Ce jeudi 22 septembre fut bien le début d’un sombre automne en Pologne, voire d’un hiver, pour les militantes du droit à l’avortement non seulement dans ce pays de l’Union européenne, mais d’ailleurs. Le Parlement polonais, était invité à se prononcer sur une proposition de loi très controversée interdisant de facto l’avortement, pourtant pratiquement déjà complètement interdit depuis 1993, après la transition politique et la fin de la gouvernance communiste. A l’initiative du texte, le comité «Stop Avortement» qui regroupe des organisations pro-vie, désormais, enceinte à l’âge de 11 ans, une jeune fille violée par son propre père n’aurait plus d’autre choix que de mener sa grossesse à terme. De même, une femme qui risque fortement de mourir en couches ou d’accoucher d’un bébé mort-né, ne pourra pas demander d’IVG.

Un autre projet, « Sauvons les femmes » et allant dans le sens inverse, celui d’une libéralisation de l’Interruption volontaire de grossesse, figurait à la même session. Mais ses chances d’être adopté étaient nulles: le parti ultra-conservateur Droit et Justice (PiS), proche de l’église et au pouvoir depuis octobre 2015, détient à lui seul la majorité absolue au Parlement.

Parallèlement, un autre projet de loi, visant à limiter de manière radicale la fécondation in vitro, déjà non remboursée, devait être adopté. La congélation d’embryons étant qualifiée par les initiateurs de ce texte d’«avortements raffinés». Il a lui aussi été adopté et envoyé en Commission...
 

Mobilisation forte, mais combat à bas bruit

Les Polonaises se sont pourtant mobilisées pendant des semaines, mais dans  un combat à bas bruit, et trop peu relayé, mené au coeur de l'Europe, sur ce Vieux continent dressé en permanence contre les atteintes aux droits humains. En Pologne, l'un des pays les plus restrictifs à l'interruption volontaire dr grossesse, l’épiscopat aimerait que ses amis ultraconservateurs du PIS, "Prawo i Sprawiedliwość" c'est à dire "Droit et Justice", au pouvoir depuis 2015, interdisent totalement l’IVG, comme les très catholiques Etats d'Amérique latine, malheureusement en pointe en la matière. Dans ce pays d'Europe de l'Est, qui a rejoint l'Union européenne en mai 2004, avorter est limité depuis plus de 20 ans à trois cas : quand il existe un risque pour la vie ou la santé de la mère, lors d’une grave pathologie de l’embryon ou quand la grossesse est le résultat d’un viol ou d’un inceste. Comme en Irlande (qui a tout de même desserré les boulons depuis 2015), à Malte ou à Chypre, les consciences, aux dépens des femmes, semblent verrouillées pour l'éternité.

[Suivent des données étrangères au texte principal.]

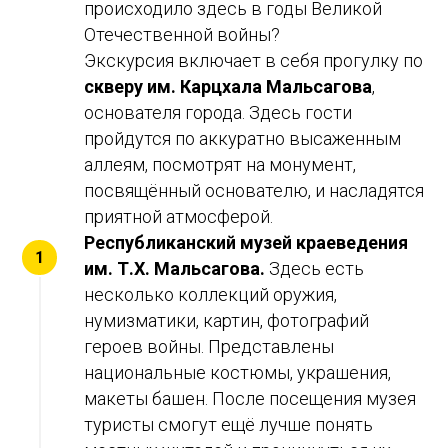
происходило здесь в годы Великой
Отечественной войны?
Экскурсия включает в себя прогулку по
скверу им. Карцхала Мальсагова
,
основателя города. Здесь гости
пройдутся по аккуратно высаженным
аллеям, посмотрят на монумент,
посвящённый основателю, и насладятся
приятной атмосферой.
Республиканский музей краеведения
им. Т.Х. Мальсагова.
Здесь есть
несколько коллекций оружия,
нумизматики, картин, фотографий
героев войны. Представлены
национальные костюмы, украшения,
макеты башен. После посещения музея
туристы смогут ещё лучше понять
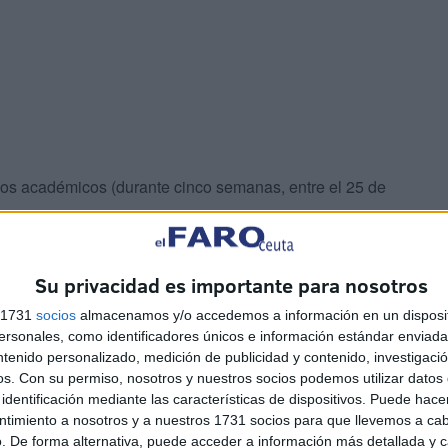
ios académicos (durante cinco semanas, entre el 25 de
Su privacidad es importante para nosotros
s 1731
socios
almacenamos y/o accedemos a información en un disposit
sonales, como identificadores únicos e información estándar enviada 
ntenido personalizado, medición de publicidad y contenido, investigaci
os.
Con su permiso, nosotros y nuestros socios podemos utilizar datos 
, las de Salento (Lecce, Italia) y del Egeo (Lesbos,
identificación mediante las características de dispositivos. Puede hacer
telemáticas en inglés.
ntimiento a nosotros y a nuestros 1731 socios para que llevemos a ca
. De forma alternativa, puede acceder a información más detallada y 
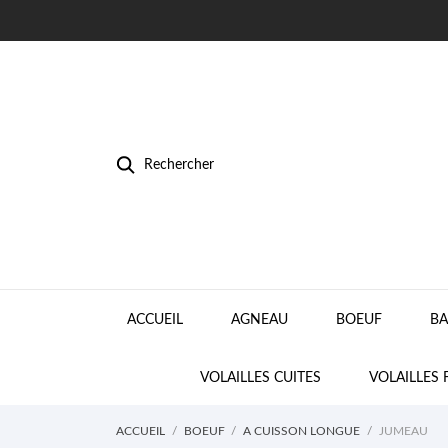
Rechercher
ACCUEIL
AGNEAU
BOEUF
BA
VOLAILLES CUITES
VOLAILLES 
ACCUEIL
BOEUF
A CUISSON LONGUE
JUMEAU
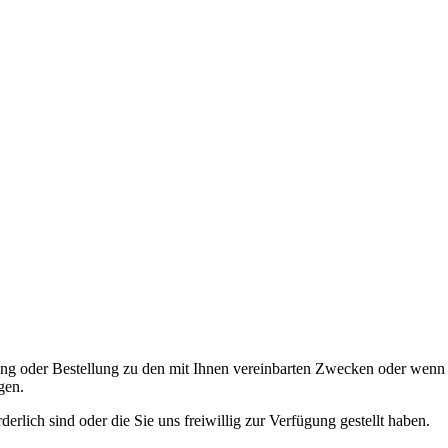
ung oder Bestellung zu den mit Ihnen vereinbarten Zwecken oder wenn
gen.
lich sind oder die Sie uns freiwillig zur Verfügung gestellt haben.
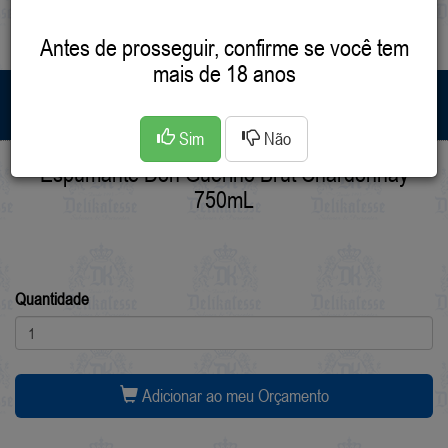
(47) 3633-4968
(47) 99607-6829
Antes de prosseguir, confirme se você tem
mais de 18 anos
MENU
Sim
Não
Espumante Don Guerino Brut Chardonnay
750mL
Quantidade
Adicionar ao meu Orçamento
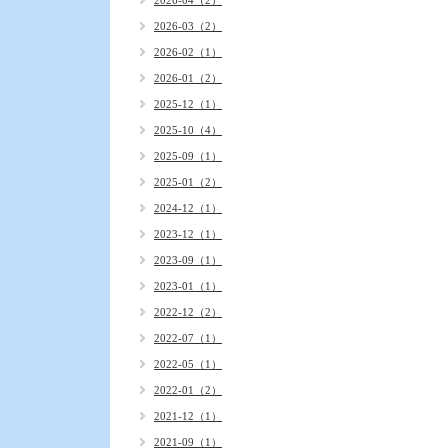
2026-04（2）
2026-03（2）
2026-02（1）
2026-01（2）
2025-12（1）
2025-10（4）
2025-09（1）
2025-01（2）
2024-12（1）
2023-12（1）
2023-09（1）
2023-01（1）
2022-12（2）
2022-07（1）
2022-05（1）
2022-01（2）
2021-12（1）
2021-09（1）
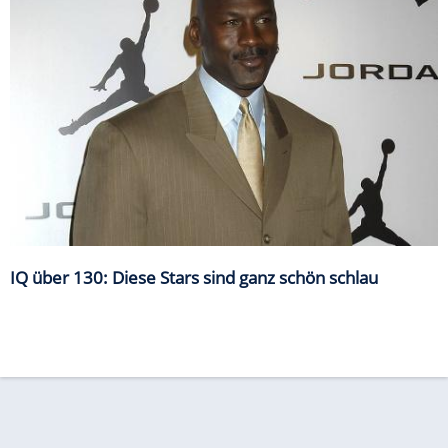
IQ über 130: Diese Stars sind ganz schön schlau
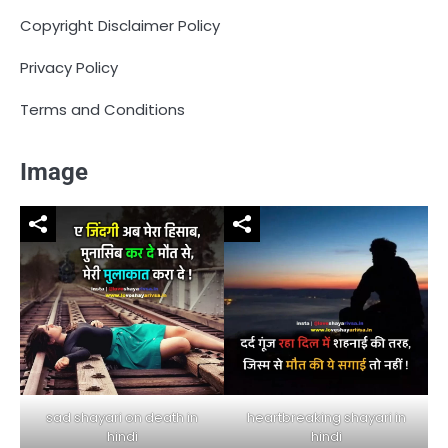
Copyright Disclaimer Policy
Privacy Policy
Terms and Conditions
Image
sad shayari on death in
heartbreaking shayari in
hindi
hindi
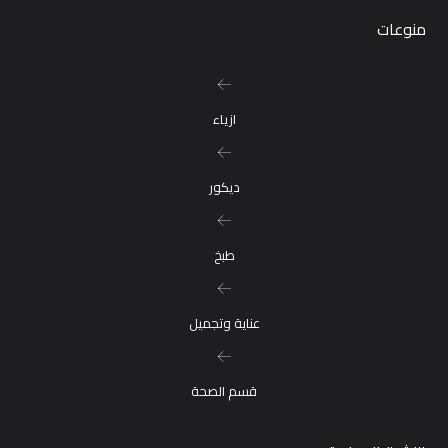
منوعات
ازياء
ديكور
طبخ
عناية وتجميل
قسم الصحة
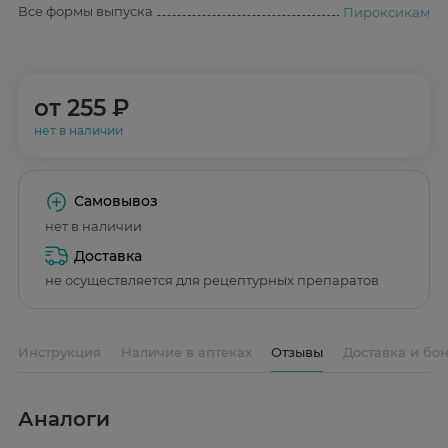
Все формы выпуска
Пироксикам
от
255 ₽
нет в наличии
Самовывоз
нет в наличии
Доставка
не осуществляется для рецептурных препаратов
Инструкция
Наличие в аптеках
Отзывы
Доставка и бо
Аналоги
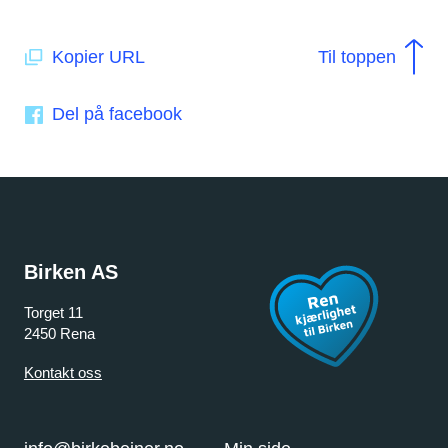
Kopier URL
Til toppen
Del på facebook
Birken AS
Torget 11
2450 Rena
Kontakt oss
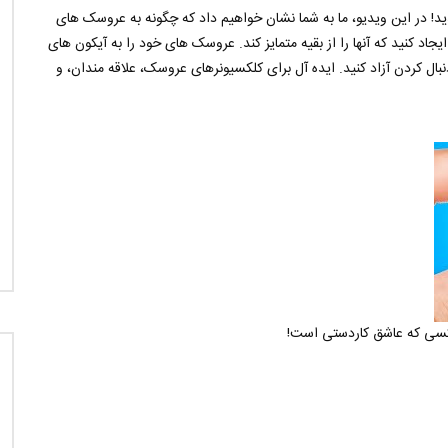
! در این ویدیو، ما به شما نشان خواهیم داد که چگونه به عروسک های
یجاد کنید که آنها را از بقیه متمایز کند. عروسک های خود را به آیکون های
بال کردن آزاد کنید. ایده آل برای کلکسیونرهای عروسک، علاقه مندان، و
 کسی که عاشق کاردستی است!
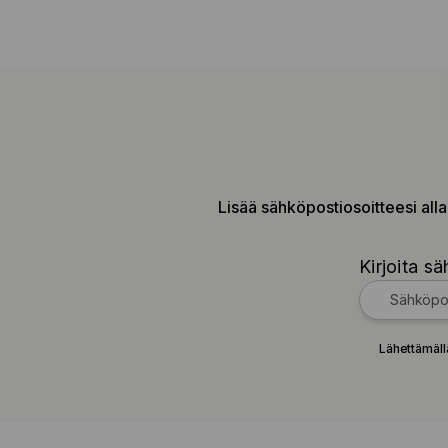
Lisää sähköpostiosoitteesi alla
Kirjoita sä
Lähettämäll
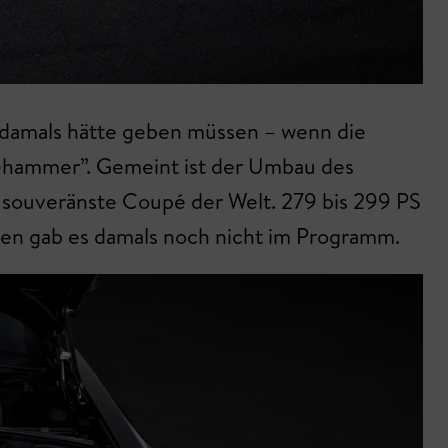
s damals hätte geben müssen – wenn die
dgehammer”. Gemeint ist der Umbau des
 souveränste Coupé der Welt. 279 bis 299 PS
Den gab es damals noch nicht im Programm.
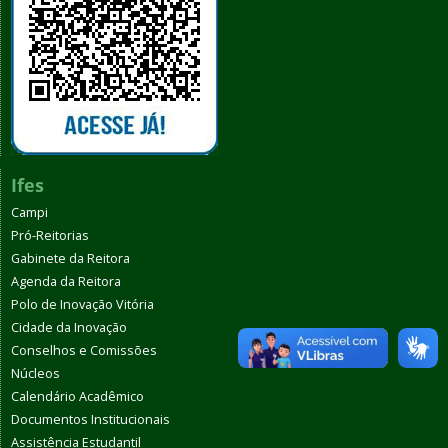
Ifes
Campi
Pró-Reitorias
Gabinete da Reitora
Agenda da Reitora
Polo de Inovação Vitória
Cidade da Inovação
Conselhos e Comissões
Núcleos
Calendário Acadêmico
Documentos Institucionais
Assistência Estudantil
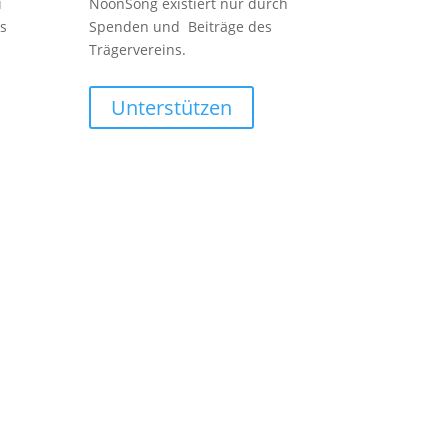
i
NoonSong existiert nur durch
s
Spenden und Beiträge des
Trägervereins.
Unterstützen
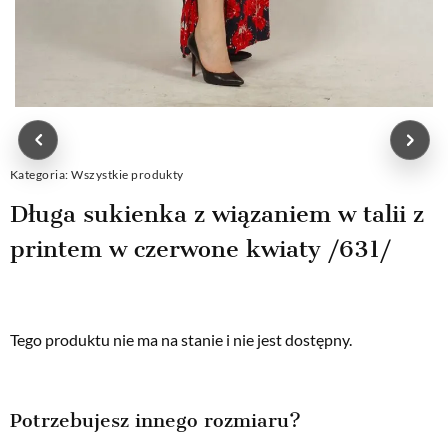
Kategoria:
Wszystkie produkty
Długa sukienka z wiązaniem w talii z
printem w czerwone kwiaty /631/
Tego produktu nie ma na stanie i nie jest dostępny.
Potrzebujesz innego rozmiaru?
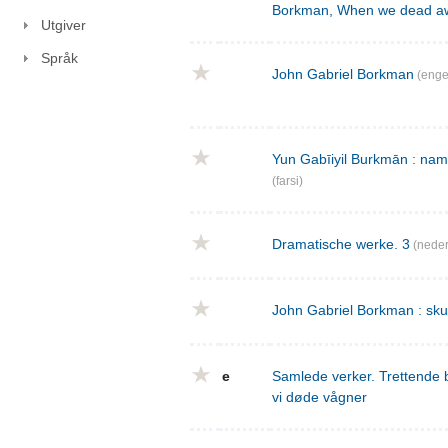
Borkman, When we dead a
Utgiver
Språk
John Gabriel Borkman
(enge
Yun Gabīiyil Burkmān : nama
(farsi)
Dramatische werke. 3
(neder
John Gabriel Borkman : skues
e
Samlede verker. Trettende 
vi døde vågner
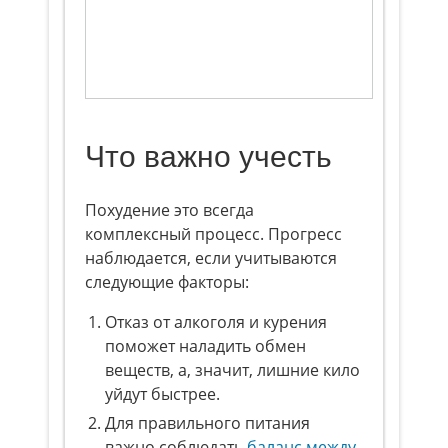
Что важно учесть
Похудение это всегда
комплексный процесс. Прогресс
наблюдается, если учитываются
следующие факторы:
Отказ от алкоголя и курения
поможет наладить обмен
веществ, а, значит, лишние кило
уйдут быстрее.
Для правильного питания
важно соблюдать
баланс между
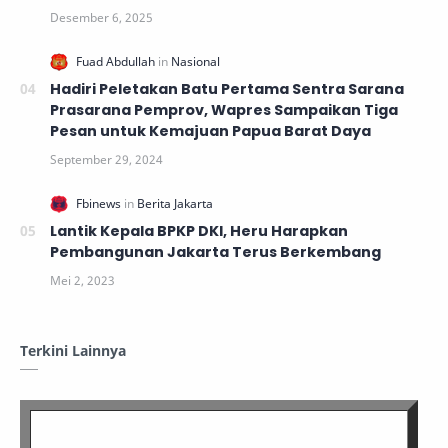
Hadiri Peletakan Batu Pertama Sentra Sarana
Prasarana Pemprov, Wapres Sampaikan Tiga
Pesan untuk Kemajuan Papua Barat Daya
Lantik Kepala BPKP DKI, Heru Harapkan
Pembangunan Jakarta Terus Berkembang
Terkini Lainnya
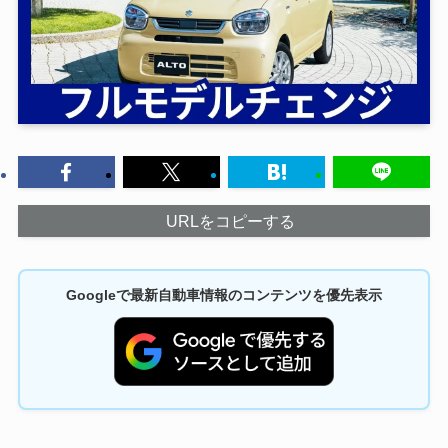
URLをコピーする
Googleで最新自動車情報のコンテンツを優先表示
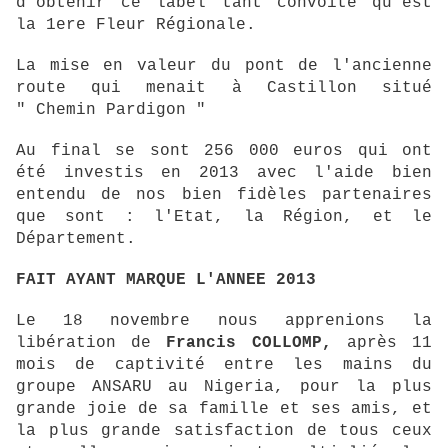
d'obtenir ce label tant convoité qu'est
la 1ere Fleur Régionale.
La mise en valeur du pont de l'ancienne
route qui menait à Castillon situé
" Chemin Pardigon "
Au final se sont 256 000 euros qui ont
été investis en 2013 avec l'aide bien
entendu de nos bien fidèles partenaires
que sont : l'Etat, la Région, et le
Département.
FAIT AYANT MARQUE L'ANNEE 2013
Le 18 novembre nous apprenions la
libération de
Francis COLLOMP,
après 11
mois de captivité entre les mains du
groupe ANSARU au Nigeria, pour la plus
grande joie de sa famille et ses amis, et
la plus grande satisfaction de tous ceux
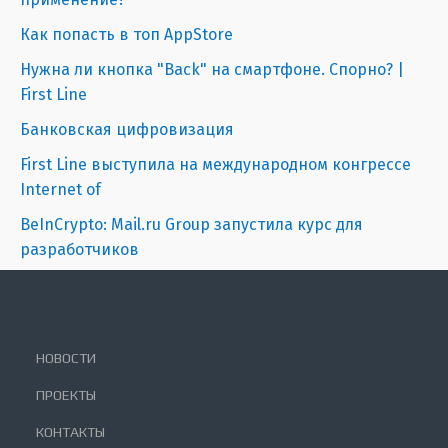
Как попасть в топ AppStore
Нужна ли кнопка "Back" на смартфоне. Спорно? |
First Line
Банковская цифровизация
First Line выступила на международном конгрессе
Internet of
BeInCrypto: Mail.ru Group запустила курс для
разработчиков
НОВОСТИ
ПРОЕКТЫ
КОНТАКТЫ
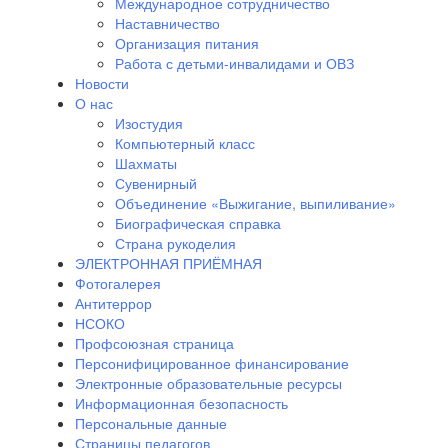
Международное сотрудничество
Наставничество
Организация питания
Работа с детьми-инвалидами и ОВЗ
Новости
О нас
Изостудия
Компьютерный класс
Шахматы
Сувенирный
Объединение «Выжигание, выпиливание»
Биографическая справка
Страна рукоделия
ЭЛЕКТРОННАЯ ПРИЁМНАЯ
Фотогалерея
Антитеррор
НСОКО
Профсоюзная страница
Персонифицированное финансирование
Электронные образовательные ресурсы
Информационная безопасность
Персональные данные
Страницы педагогов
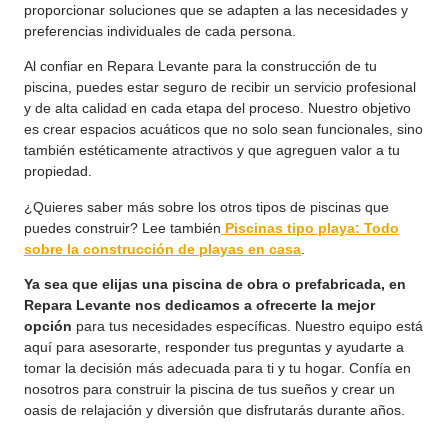
proporcionar soluciones que se adapten a las necesidades y
preferencias individuales de cada persona.
Al confiar en Repara Levante para la construcción de tu
piscina, puedes estar seguro de recibir un servicio profesional
y de alta calidad en cada etapa del proceso. Nuestro objetivo
es crear espacios acuáticos que no solo sean funcionales, sino
también estéticamente atractivos y que agreguen valor a tu
propiedad.
¿Quieres saber más sobre los otros tipos de piscinas que
puedes construir? Lee también
Piscinas tipo playa: Todo
sobre la construcción de playas en casa
.
Ya sea que elijas una piscina de obra o prefabricada, en
Repara Levante nos dedicamos a ofrecerte la mejor
opción
para tus necesidades específicas. Nuestro equipo está
aquí para asesorarte, responder tus preguntas y ayudarte a
tomar la decisión más adecuada para ti y tu hogar. Confía en
nosotros para construir la piscina de tus sueños y crear un
oasis de relajación y diversión que disfrutarás durante años.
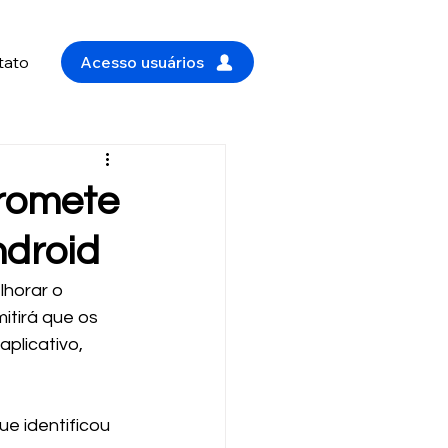
tato
Acesso usuários
romete
ndroid
horar o 
tirá que os 
plicativo, 
e identificou 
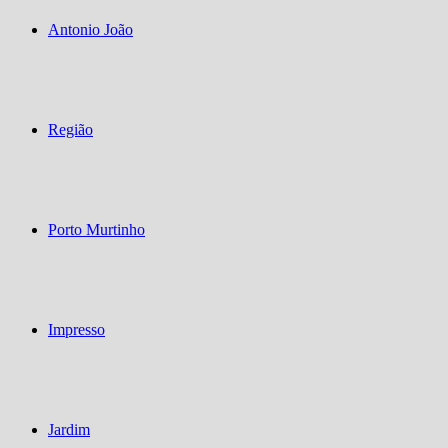
Antonio João
Região
Porto Murtinho
Impresso
Jardim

Pour pouvoir accueillir ces pays liberticides vis-à-vis des droits des femmes, les rédacteurs de la "Constitution européenne" adoptée en 2005 par les Etats membres, en ont banni discrètement le droit à l'avortement, tout comme la Charte européenne des droits fondamentaux, en préambule, avait été expurgée... de ce droit fondamental.
 
église polonaise
Un prêtre polonais bénit les oeufs, le pain, le sel et le poivre, apportés traditionnellement le jour de Pâques, à Lomma, près de Varsovie. L'Eglise catholique est toujours toute puissante en Pologne.
AP Photo/Czarek Sokolowski

Une église polonaise toute puissante


Mais les prélats trouvent, comme la Première ministre Beata Szydlo et le président Andrzej Duda (tous deux membres du PIS), que la législation était encore bien trop laxiste. Les dignitaires catholiques avaient soigneusement choisi leur date pour promouvoir leur idée : à la veille du lundi 4 avril 2016, « journée de la sainteté de la vie », ils ont lancé un appel au gouvernement, l’incitant à légiférer pour l’interdiction totale de l'avortement. Une initiative aussitôt approuvée par la cheffe du gouvernement "à titre personnel".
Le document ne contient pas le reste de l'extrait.